Chapter 2

Chapter Two

PAIGE

Dave looks just like his photo, which I appreciate. He’s not striking, not like Benji, but his combed hair and rounded features are welcoming. Safe.

“I’m going to be honest with you,” he says, leaning in to share a secret. “I’m not really good at these things.”

“Me neither,” I share back with relief.

It’s nice, being on the same page. The lamplight curls around his smile. Huh. Maybe this won’t be as bad as I thought.

The stakes of the bet simmer in the back of my mind.

He doesn’t lean back, and our hands are resting close to each other on the table.

“Do you come to these often?” he asks.

“No, definitely not,” I say, and his smile falters.

Shit. “Not that there’s anything wrong with that, but”—and I probably shouldn’t admit this—“I kind of hate doing things where I don’t know anyone.

My cousin can’t believe it. I mean, she’s fearless.

Dinner, shows, you name it—she’ll go by herself and have the best time. ”

Of course, she’ll also end up with twenty new friends after.

I know; I know. I’m a strong, independent woman, with my own business. It’s been successful for two years. That’s impressive! And I’m proud of myself, but it doesn’t change the fact that the idea of going to a concert by myself makes me so nervous that I could vomit.

“Speed dating should be easy then, right? We might be strangers, but we’re all here, looking for the same thing.”

“Right.” I take my first deep breath since Benji walked in. “Let’s hope we can borrow a little of Bellwether’s romance tonight.”

The hotel’s founder, Belle Wether, casts a long shadow over Playa de Oro.

Everyone who lives here knows of her legacy, and all who visit are summoned by it.

A widow and a romance novelist, Belle might have outlived her one true love, but she dedicated herself—in person and in prose—to helping others find theirs.

I’d kill to meet the love of my life.

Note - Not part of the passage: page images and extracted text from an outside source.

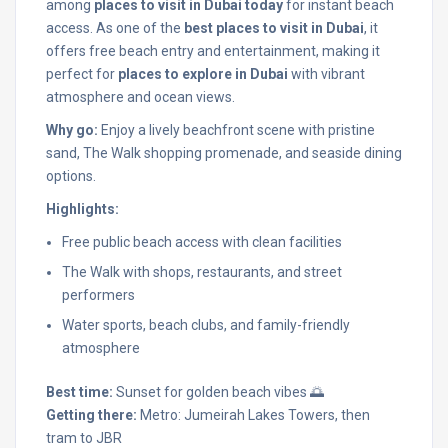
among
places to visit in Dubai today
for instant beach
access. As one of the
best places to visit in Dubai
, it
offers free beach entry and entertainment, making it
perfect for
places to explore in Dubai
with vibrant
atmosphere and ocean views.
Why go:
Enjoy a lively beachfront scene with pristine
sand, The Walk shopping promenade, and seaside dining
options.
Highlights:
Free public beach access with clean facilities
The Walk with shops, restaurants, and street
performers
Water sports, beach clubs, and family-friendly
atmosphere
Best time:
Sunset for golden beach vibes 🌅
Getting there:
Metro: Jumeirah Lakes Towers, then
tram to JBR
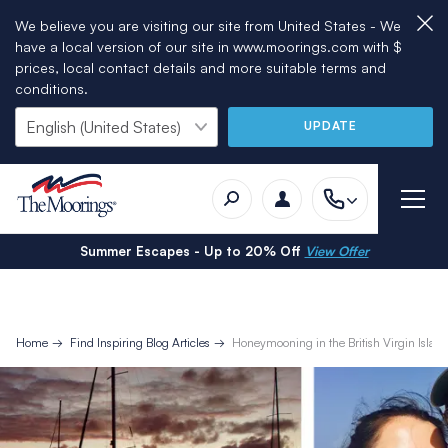
We believe you are visiting our site from United States - We
have a local version of our site in www.moorings.com with $
prices, local contact details and more suitable terms and
conditions.
UPDATE
Summer Escapes - Up to 20% Off
View Offer
Home
Find Inspiring Blog Articles
Honeymooning in the British Virgin Islan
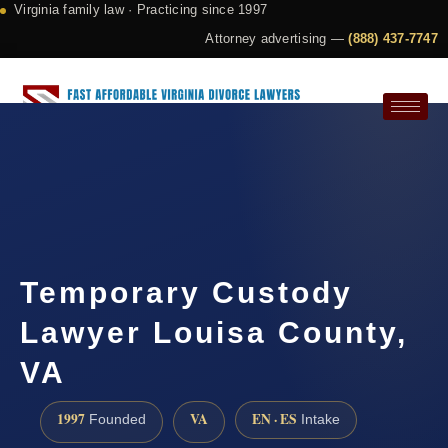
Virginia family law · Practicing since 1997
Attorney advertising —
(888) 437-7747
Request a Consultation
Temporary Custody
Lawyer Louisa County,
VA
1997
VA
EN · ES
Founded
Intake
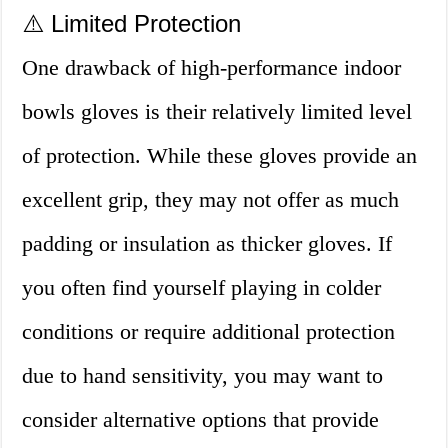
⚠️ Limited Protection
One drawback of high-performance indoor
bowls gloves is their relatively limited level
of protection. While these gloves provide an
excellent grip, they may not offer as much
padding or insulation as thicker gloves. If
you often find yourself playing in colder
conditions or require additional protection
due to hand sensitivity, you may want to
consider alternative options that provide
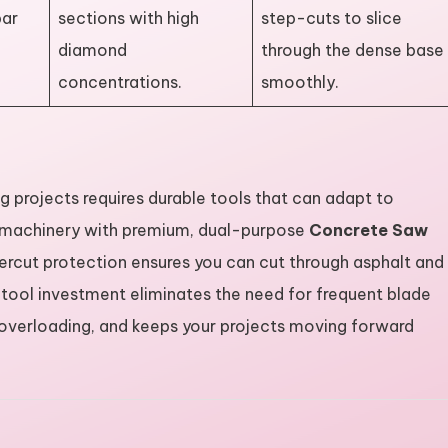
ar
sections with high
step-cuts to slice
diamond
through the dense base
concentrations.
smoothly.
ing projects requires durable tools that can adapt to
r machinery with premium, dual-purpose
Concrete Saw
rcut protection ensures you can cut through asphalt and
 tool investment eliminates the need for frequent blade
overloading, and keeps your projects moving forward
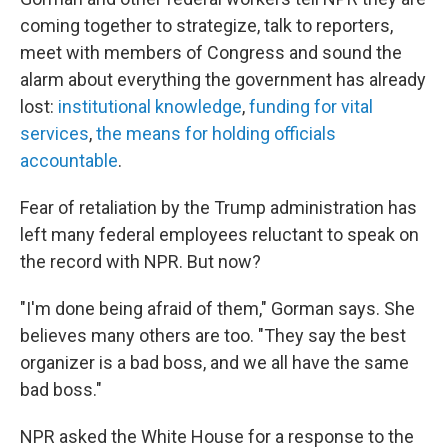
coming together to strategize, talk to reporters,
meet with members of Congress and sound the
alarm about everything the government has already
lost:
institutional knowledge
,
funding for vital
services
,
the means for holding officials
accountable
.
Fear of retaliation by the Trump administration has
left many federal employees reluctant to speak on
the record with NPR. But now?
"I'm done being afraid of them," Gorman says. She
believes many others are too. "They say the best
organizer is a bad boss, and we all have the same
bad boss."
NPR asked the White House for a response to the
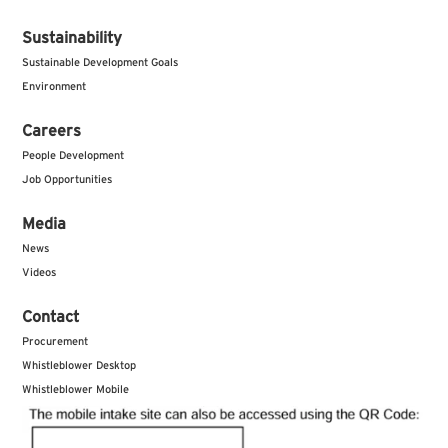
Sustainability
Sustainable Development Goals
Environment
Careers
People Development
Job Opportunities
Media
News
Videos
Contact
Procurement
Whistleblower Desktop
Whistleblower Mobile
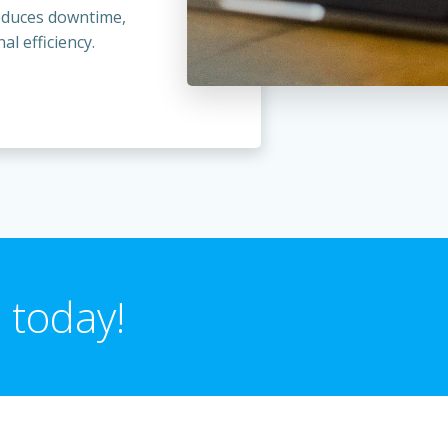
reduces downtime,
l efficiency.
 today!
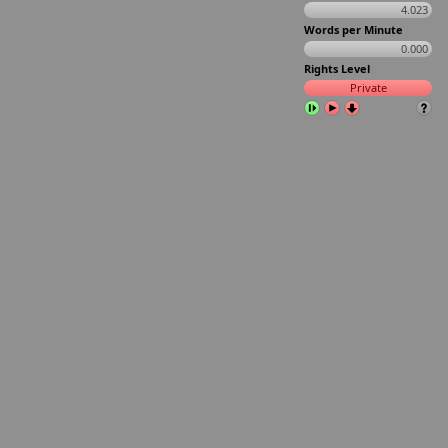
4.023
Words per Minute
0.000
Rights Level
Private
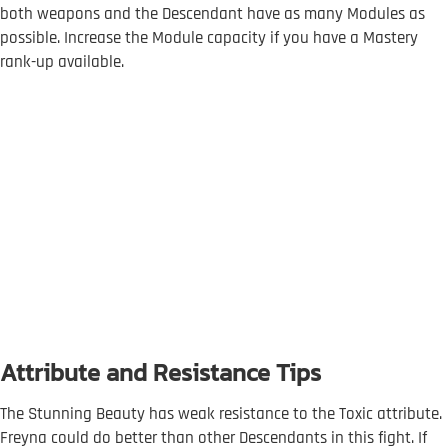
both weapons and the Descendant have as many Modules as
possible. Increase the Module capacity if you have a Mastery
rank-up available.
Attribute and Resistance Tips
The Stunning Beauty has weak resistance to the Toxic attribute.
Freyna could do better than other Descendants in this fight. If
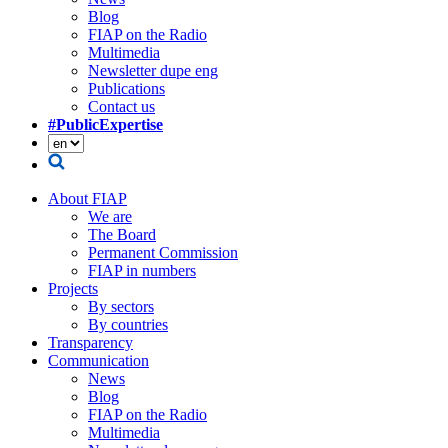
Blog
FIAP on the Radio
Multimedia
Newsletter dupe eng
Publications
Contact us
#PublicExpertise
About FIAP
We are
The Board
Permanent Commission
FIAP in numbers
Projects
By sectors
By countries
Transparency
Communication
News
Blog
FIAP on the Radio
Multimedia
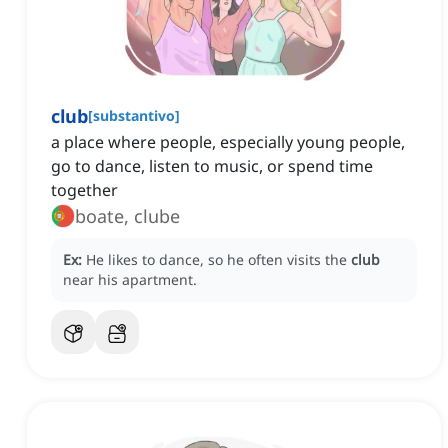
club
[
substantivo
]
a place where people, especially young people,
go to dance, listen to music, or spend time
together
boate, clube
Ex:
He likes to dance, so he often visits the
club
near his apartment.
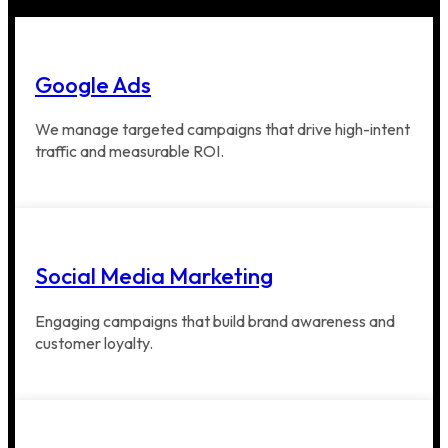
Google Ads
We manage targeted campaigns that drive high-intent
traffic and measurable ROI.
Social Media Marketing
Engaging campaigns that build brand awareness and
customer loyalty.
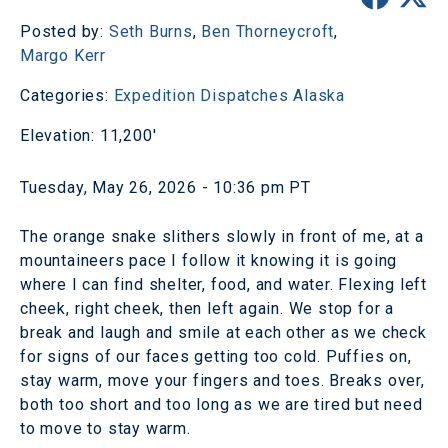
Posted by:
Seth Burns
,
Ben Thorneycroft
,
Margo Kerr
Categories:
Expedition Dispatches
Alaska
Elevation: 11,200'
Tuesday, May 26, 2026 - 10:36 pm PT
The orange snake slithers slowly in front of me, at a
mountaineers pace I follow it knowing it is going
where I can find shelter, food, and water. Flexing left
cheek, right cheek, then left again. We stop for a
break and laugh and smile at each other as we check
for signs of our faces getting too cold. Puffies on,
stay warm, move your fingers and toes. Breaks over,
both too short and too long as we are tired but need
to move to stay warm.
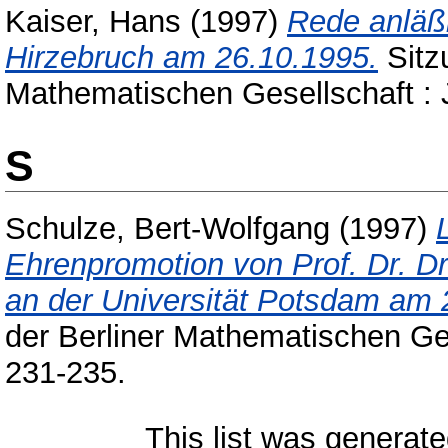
Kaiser, Hans
(1997)
Rede anläßl
Hirzebruch am 26.10.1995.
Sitz
Mathematischen Gesellschaft : 
S
Schulze, Bert-Wolfgang
(1997)
Ehrenpromotion von Prof. Dr. Dr.
an der Universität Potsdam am 
der Berliner Mathematischen Ge
231-235.
This list was generat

Not literally, of course—I don’t even like using bug spray—but I’d definitely, um … huh. I guess I don’t know what I would do for that kind of love.

I don’t need a hotel. I just want someone to do things with, even if that thing is folding laundry together. Silly, right?

Dave smiles and brushes my hand as he reaches for his drink. Nothing lights up when he touches me, but the last man who did that tore my heart into a hundred pieces and then waltzed in tonight, looking annoyingly handsome and not like the heartbroken husk I’d secretly hoped he’d become without me.

I think about all the things I keep putting off because I’m too scared to try them alone.

Maybe I need a man with less fire.

As the silence extends, I reach for one of the conversation starter cards that have been laid out for us. Thank you, Sheree.

“What would you say is a typical Sunday?” I ask. Anything but sports. Anything but sports.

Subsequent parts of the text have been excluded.